“Easing of lockdown” does NOT mean “Easing of Mask Usage”
Help us donate masks to children and adults in need.
-100% cotton masks
-Sourced from women’s groups
-Based on MoHFW design guidelines
-For distribution in Mumbai and Delhi slums
-Includes tutorials on usage and safe practices
Even as people try to get back to earning a livelihood and step out of their homes, usage of masks and vigilance against the virus is even more important and critical while saving livelihoods. There is a feeling of lethargy and laxity coming with easing of the lockdown. It is important that we continue to promote awareness of mask usage for safety and distribution of masks amongst the needy. “Easing of lockdown” does NOT mean “Easing of Mask Usage”.
The Covid-19 pandemic has affected us all, but the impact on some of us is disproportionate, compared to others. Informal settlements or urban slums are experiencing a greater surge in Covid-19 cases than other urban neighbourhoods in Mumbai, Delhi and other major cities - mainly because of the high per capita density, narrow streets and many people per room - making it impossible to follow social distancing guidelines.
While many of us have the money, job security and the WFH option to stay at home, there are others who are far less fortunate. The poor in our country (especially the poor in metro cities) are having to face a terrible onslaught waged by the combined forces of Covid-19 & unemployment. While being out of work and severely cash-crunched is a curse on its own, right now it is being compounded by the fact that the poor are not being able to do enough to firstly, protect themselves with wearing masks and secondly, get themselves treated if infected.
The informal settlements or urban slums suffer from a high per capita density, narrow streets, and more than six people per room - making it impossible to follow social distancing guidelines. One of the small but significant ways in which people living in slums can defend themselves in the fight against the Coronavirus is through continuous use of masks. However, due to low per capita incomes - for many in the informal settlements - it is often a choice between food or masks. Where masks are available, men - working outside the house - tend to prioritize their usage - often leaving the more vulnerable segments of families - women and children - to go without or use not-very-effective alternatives like dupattas and handkerchiefs. And quite often, the masks used by this segment are of lower quality and families lack the knowledge on usage and care - thereby negating the impact of masks.

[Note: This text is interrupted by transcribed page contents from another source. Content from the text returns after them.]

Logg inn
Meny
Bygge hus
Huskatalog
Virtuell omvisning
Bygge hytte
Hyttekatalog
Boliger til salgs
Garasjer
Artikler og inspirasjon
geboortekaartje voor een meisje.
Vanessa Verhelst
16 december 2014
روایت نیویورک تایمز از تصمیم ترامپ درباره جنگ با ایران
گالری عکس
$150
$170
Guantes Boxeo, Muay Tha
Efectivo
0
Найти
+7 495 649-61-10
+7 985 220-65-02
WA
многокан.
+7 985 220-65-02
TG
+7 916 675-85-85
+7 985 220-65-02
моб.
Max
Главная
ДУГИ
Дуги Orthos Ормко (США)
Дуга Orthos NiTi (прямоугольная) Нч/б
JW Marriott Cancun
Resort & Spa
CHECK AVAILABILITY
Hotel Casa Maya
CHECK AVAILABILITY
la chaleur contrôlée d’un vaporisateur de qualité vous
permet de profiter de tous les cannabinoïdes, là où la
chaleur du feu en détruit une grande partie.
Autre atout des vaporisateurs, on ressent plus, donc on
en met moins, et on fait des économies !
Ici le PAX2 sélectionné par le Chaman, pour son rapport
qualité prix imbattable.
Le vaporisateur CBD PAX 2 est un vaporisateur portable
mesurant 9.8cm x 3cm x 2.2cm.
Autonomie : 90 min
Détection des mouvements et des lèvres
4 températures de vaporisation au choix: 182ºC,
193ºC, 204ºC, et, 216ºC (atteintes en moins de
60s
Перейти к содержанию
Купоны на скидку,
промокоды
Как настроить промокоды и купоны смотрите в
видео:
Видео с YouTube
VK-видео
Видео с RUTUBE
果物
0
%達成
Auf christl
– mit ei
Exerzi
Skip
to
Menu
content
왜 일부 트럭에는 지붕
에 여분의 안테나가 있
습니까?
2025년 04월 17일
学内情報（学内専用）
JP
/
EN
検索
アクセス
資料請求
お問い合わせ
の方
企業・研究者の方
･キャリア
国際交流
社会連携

Some of us women alumni of Indian Institutes of Management (IIM) have come together to form a group 'IIM Women for Social Action' and want to help our less fortunate brethren have a fair shot at surviving this pandemic. One of the simplest ways to do this - is to provide reusable, washable, cotton masks to families living in urban slums - along with education on how to use these hygienically basis the limited resources available to them (think of no running water, no easy access to power, little to no soap). Additionally, we also want to make sure that these masks are sourced responsibly - and provide livelihoods for underprivileged women - so we are sourcing them from women working with reputed women’s groups.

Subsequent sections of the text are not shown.